Watching our children grow up can be challenging. It's scary to see them make mistakes but a good parent knows mistakes are part of growing up. Being the parent of a child with a congenital heart defect means watching our children make mistakes is even more challenging since some mistakes could be so costly. Not wanting to be a "helicopter parent" means letting go and transferring responsibility of care -- even if that means mistakes might be made.
I believed in letting natural consequences serve as "punishment" when my children made mistakes growing up as often as I could, but most of the mistakes my children made were minor. They weren't life-threatening. What would happen if I totally gave responsibility to Alex for his medical care? Would he be as vigilant as I was? Would all of the years of learning about his heart defect, his medications, possible side-effects . . . would it all be for nothing?

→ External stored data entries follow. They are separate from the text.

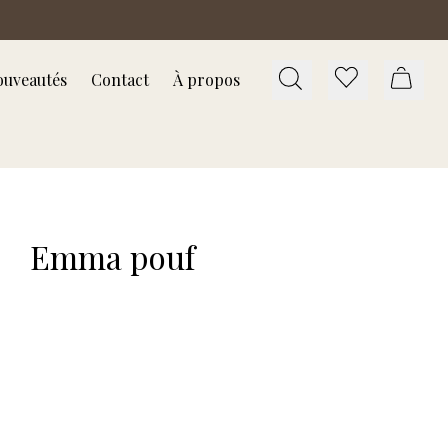
uveautés
Contact
À propos
Emma pouf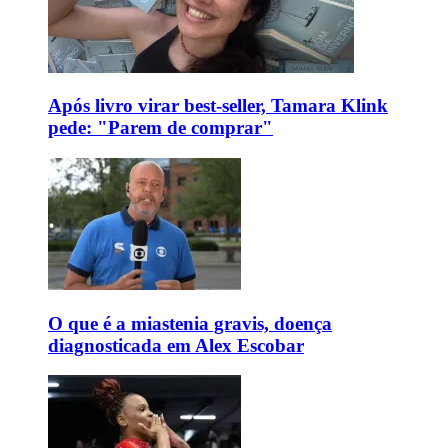
Após livro virar best-seller, Tamara Klink
pede: "Parem de comprar"
O que é a miastenia gravis, doença
diagnosticada em Alex Escobar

Training our heart children early is essential. Alex knew the name of his heart defect and the name of his surgery before he even really knew what they meant. He knew his medications. From an early age, I had him help me with his medicines. It was never up for discussion. He needed his medicines and I was lucky that he was very compliant in taking them, even when he didn't like them. I just acted quite matter-of-fact about them. Since both his father and I took different medications as well, I don't think Alex really gave them much thought. Plus, since Alex was 2 months old with his first surgery and 9 months old when he had his second surgery, he's taken medications every day of his life (that he remembers). Since I've written books for the heart world and given many speeches at a variety of heart events, Alex knew his story. But would Alex carry that with him and be the responsible adult I needed him to be?
When Alex came home from his first year of college I noticed that he had more medication left than he should have. He informed me that he hadn't remembered to take his medicine everyday but that he was good "about 80% of the time." Eighty percent of the time! I told him that he would have to tell his cardiologist that when he had his visit.
Since Alex is now 18, he could go to his cardiology appointments alone. It didn't surprise me when he decided he would do his appointments without me. He went to his first appointment -- a stress test -- and did very well. This was the first time for him to take a stress test and I was a little concerned about how he would do but, according to Alex, his cardiologist was pleased with how well he did.
Next came his echocardiogram. Alex has had so many "echoes" that I didn't worry about him going for this test. It's not uncommon for him to be so relaxed during this test that he dozes off. I had hoped he would have our favorite echo tech for the test, but he had someone new. He said it was uneventful.
Finally Alex went for his meeting with his cardiologist. Again, he wanted to go alone. Transferring responsibility is tough. I wanted to be at that meeting! I wanted to hear the doctor tell Alex he'd done a good job. I wanted to see the test results myself. I was used to recording and keeping track of everything but I let him go alone and I even left town! I spent the day with my sister out of town celebrating my birthday.
While I was out with my sister I received a call from the hospital. My heart raced when I recognized the number. Was Alex okay?
The person calling said she was scheduling Alex for his follow-up appointment in six months. She then went on to tell me that her son requested she call me because he didn't have his calendar with him. She immediately started praising Alex. She told me how Alex's doctor had raved about what a great patient he was and how he wished more of his patients were like Alex. I felt so proud of my son. According to this nurse, Alex had had a stellar appointment and Alex's doctor was very pleased with his progress.
Phew!
When I got home I asked Alex how his appointment went. He gave me the same details the nurse had given me and then he gave me the print outs his doctor had shared with him to put in his files. I told him what the nurse had said and he smiled. Then I asked him if he had told his doctor that he hadn't remembered his medications everyday. He said, "yes" and then told me that his doctor told him that if he forgot his medications in the evening, he should take them first thing in the morning.
Transferring responsibility can be difficult but it is so gratifying when it all works out well. I won't always be around Alex to make sure he does what he's supposed to do. I need to know that he can take care of himself. He showed me this summer that he could. I'm just thankful for the fact that Alex has so many people watching over him and for the fact that he wants to be healthy. The best thing that came out of this was seeing that all of the years of training had paid off. Alex could handle his exams and his appointment because he'd already done it over a hundred times before. He is growing in confidence and capability and I'm learning to let go and even to relax a little bit.
2 comments:
letting go is really hard. The first time my heart healthy daughter Allison was allowed to exclude me from her check up it was hard. But then you have to think to yourself about how much energy you have put into raising them and you have to let your efforts speak for themselves. I'm keeping my fingers crossed anyway. Great article Anna!
Thank you for your comment, Sheri. I can't believe Allison is old enough to go to a check up without you! Thank you for your comment!